### Work required
Wherever "will" turns up in the entries, copy out the line that holds it.
********************
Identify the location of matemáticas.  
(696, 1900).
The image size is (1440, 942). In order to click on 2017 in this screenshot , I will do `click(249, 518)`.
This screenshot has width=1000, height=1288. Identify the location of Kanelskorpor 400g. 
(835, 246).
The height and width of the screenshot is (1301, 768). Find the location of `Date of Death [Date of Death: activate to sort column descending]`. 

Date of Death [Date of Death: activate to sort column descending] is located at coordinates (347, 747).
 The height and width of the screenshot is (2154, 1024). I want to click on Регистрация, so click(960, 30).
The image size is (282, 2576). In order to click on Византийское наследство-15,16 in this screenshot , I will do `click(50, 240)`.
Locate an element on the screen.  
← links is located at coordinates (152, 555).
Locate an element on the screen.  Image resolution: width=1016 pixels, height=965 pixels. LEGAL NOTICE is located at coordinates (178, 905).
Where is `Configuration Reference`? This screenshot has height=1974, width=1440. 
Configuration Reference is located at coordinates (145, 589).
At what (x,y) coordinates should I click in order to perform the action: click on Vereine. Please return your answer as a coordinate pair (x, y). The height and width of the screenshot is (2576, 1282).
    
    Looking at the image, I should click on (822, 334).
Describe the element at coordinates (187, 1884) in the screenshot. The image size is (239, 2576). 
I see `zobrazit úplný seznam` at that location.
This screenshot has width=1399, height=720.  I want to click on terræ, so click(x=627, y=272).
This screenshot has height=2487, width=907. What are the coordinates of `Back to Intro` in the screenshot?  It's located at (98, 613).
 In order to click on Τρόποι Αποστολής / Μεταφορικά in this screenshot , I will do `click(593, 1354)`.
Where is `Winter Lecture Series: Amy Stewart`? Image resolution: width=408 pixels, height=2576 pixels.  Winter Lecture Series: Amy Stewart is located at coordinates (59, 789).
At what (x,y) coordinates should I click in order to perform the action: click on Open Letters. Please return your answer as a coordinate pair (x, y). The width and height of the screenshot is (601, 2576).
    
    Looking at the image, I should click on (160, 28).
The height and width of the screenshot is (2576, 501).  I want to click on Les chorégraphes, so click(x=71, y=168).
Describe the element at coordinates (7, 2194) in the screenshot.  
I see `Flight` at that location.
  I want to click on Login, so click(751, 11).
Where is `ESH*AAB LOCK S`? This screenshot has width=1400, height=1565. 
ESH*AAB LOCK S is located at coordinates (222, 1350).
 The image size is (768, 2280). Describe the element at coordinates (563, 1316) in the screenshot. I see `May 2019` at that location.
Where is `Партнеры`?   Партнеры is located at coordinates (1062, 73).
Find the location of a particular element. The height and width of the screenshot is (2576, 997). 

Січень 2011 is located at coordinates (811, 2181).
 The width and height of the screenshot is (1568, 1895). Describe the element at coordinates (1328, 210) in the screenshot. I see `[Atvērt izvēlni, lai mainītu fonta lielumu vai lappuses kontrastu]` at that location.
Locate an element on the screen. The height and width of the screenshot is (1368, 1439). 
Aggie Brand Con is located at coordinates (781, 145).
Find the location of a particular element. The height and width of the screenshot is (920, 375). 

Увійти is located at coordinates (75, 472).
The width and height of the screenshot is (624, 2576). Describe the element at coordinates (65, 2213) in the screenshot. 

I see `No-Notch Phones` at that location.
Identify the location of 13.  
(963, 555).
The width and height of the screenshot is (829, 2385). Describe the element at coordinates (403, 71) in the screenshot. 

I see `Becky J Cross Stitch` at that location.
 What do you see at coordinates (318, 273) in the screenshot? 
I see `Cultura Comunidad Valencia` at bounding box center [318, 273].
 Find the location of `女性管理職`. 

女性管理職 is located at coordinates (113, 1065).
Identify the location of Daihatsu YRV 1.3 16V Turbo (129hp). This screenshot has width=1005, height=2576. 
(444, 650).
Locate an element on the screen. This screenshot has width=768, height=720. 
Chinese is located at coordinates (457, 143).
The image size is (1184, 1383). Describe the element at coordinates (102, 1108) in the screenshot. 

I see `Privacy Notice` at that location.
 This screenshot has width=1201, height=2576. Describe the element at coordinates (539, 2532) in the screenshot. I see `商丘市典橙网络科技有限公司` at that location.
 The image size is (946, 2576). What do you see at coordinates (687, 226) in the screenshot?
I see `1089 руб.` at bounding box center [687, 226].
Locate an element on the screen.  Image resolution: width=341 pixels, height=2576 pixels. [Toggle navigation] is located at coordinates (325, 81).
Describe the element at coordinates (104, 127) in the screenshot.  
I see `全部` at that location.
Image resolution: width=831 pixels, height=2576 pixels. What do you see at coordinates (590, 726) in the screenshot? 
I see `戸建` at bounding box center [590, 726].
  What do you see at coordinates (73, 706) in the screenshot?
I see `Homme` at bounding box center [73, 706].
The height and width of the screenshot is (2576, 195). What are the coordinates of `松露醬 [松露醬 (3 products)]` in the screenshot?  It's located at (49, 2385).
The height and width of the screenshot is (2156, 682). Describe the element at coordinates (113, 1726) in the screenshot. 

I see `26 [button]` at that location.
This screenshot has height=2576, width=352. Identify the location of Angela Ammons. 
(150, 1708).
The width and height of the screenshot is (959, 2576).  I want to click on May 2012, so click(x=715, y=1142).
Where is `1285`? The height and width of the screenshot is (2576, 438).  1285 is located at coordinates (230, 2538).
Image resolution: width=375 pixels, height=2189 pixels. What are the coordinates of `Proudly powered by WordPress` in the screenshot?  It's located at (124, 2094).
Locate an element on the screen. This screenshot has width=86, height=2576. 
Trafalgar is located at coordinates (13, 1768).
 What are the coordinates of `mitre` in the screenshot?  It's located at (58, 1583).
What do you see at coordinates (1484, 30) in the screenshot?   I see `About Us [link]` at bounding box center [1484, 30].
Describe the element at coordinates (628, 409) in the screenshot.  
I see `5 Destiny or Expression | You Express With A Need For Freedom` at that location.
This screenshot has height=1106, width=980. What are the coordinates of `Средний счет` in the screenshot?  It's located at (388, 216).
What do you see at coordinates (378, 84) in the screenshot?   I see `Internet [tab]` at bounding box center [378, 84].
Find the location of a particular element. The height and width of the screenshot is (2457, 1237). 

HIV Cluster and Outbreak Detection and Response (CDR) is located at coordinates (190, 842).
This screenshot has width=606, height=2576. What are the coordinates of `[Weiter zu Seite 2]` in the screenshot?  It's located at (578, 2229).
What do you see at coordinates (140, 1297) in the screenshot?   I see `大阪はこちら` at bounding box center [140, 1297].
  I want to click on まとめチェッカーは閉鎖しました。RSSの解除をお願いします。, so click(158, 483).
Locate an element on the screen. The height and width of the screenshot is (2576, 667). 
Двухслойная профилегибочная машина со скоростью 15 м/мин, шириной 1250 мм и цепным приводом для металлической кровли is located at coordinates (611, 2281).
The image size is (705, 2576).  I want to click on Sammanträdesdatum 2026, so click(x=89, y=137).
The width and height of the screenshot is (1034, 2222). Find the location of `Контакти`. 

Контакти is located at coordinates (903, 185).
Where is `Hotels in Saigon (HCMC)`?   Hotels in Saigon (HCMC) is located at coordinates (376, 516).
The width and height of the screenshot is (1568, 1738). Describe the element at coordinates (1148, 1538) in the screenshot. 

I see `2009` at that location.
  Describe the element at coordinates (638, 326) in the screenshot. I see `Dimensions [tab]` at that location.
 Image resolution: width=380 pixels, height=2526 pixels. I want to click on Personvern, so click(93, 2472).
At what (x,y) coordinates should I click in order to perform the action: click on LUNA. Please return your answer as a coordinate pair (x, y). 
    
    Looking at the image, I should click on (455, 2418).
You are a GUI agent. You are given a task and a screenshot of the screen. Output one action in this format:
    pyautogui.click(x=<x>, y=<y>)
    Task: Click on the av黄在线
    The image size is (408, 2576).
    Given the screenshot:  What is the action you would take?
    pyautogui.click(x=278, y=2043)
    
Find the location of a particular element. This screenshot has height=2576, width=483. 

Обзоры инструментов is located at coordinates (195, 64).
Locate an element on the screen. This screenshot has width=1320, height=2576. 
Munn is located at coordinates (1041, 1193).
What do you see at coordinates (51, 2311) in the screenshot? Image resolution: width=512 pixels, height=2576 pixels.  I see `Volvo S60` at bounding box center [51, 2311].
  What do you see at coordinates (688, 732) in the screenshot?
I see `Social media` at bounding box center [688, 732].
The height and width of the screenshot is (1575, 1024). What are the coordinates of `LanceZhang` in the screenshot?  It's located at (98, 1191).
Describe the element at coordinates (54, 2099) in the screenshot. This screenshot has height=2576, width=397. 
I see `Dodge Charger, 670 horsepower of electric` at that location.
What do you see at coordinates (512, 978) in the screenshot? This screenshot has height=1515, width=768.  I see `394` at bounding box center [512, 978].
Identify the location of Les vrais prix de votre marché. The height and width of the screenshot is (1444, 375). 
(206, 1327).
********************
### Task response
The image size is (1440, 942). In order to click on 2017 in this screenshot , I will do `click(249, 518)`.
The image size is (282, 2576). In order to click on Византийское наследство-15,16 in this screenshot , I will do `click(50, 240)`.
 In order to click on Τρόποι Αποστολής / Μεταφορικά in this screenshot , I will do `click(593, 1354)`.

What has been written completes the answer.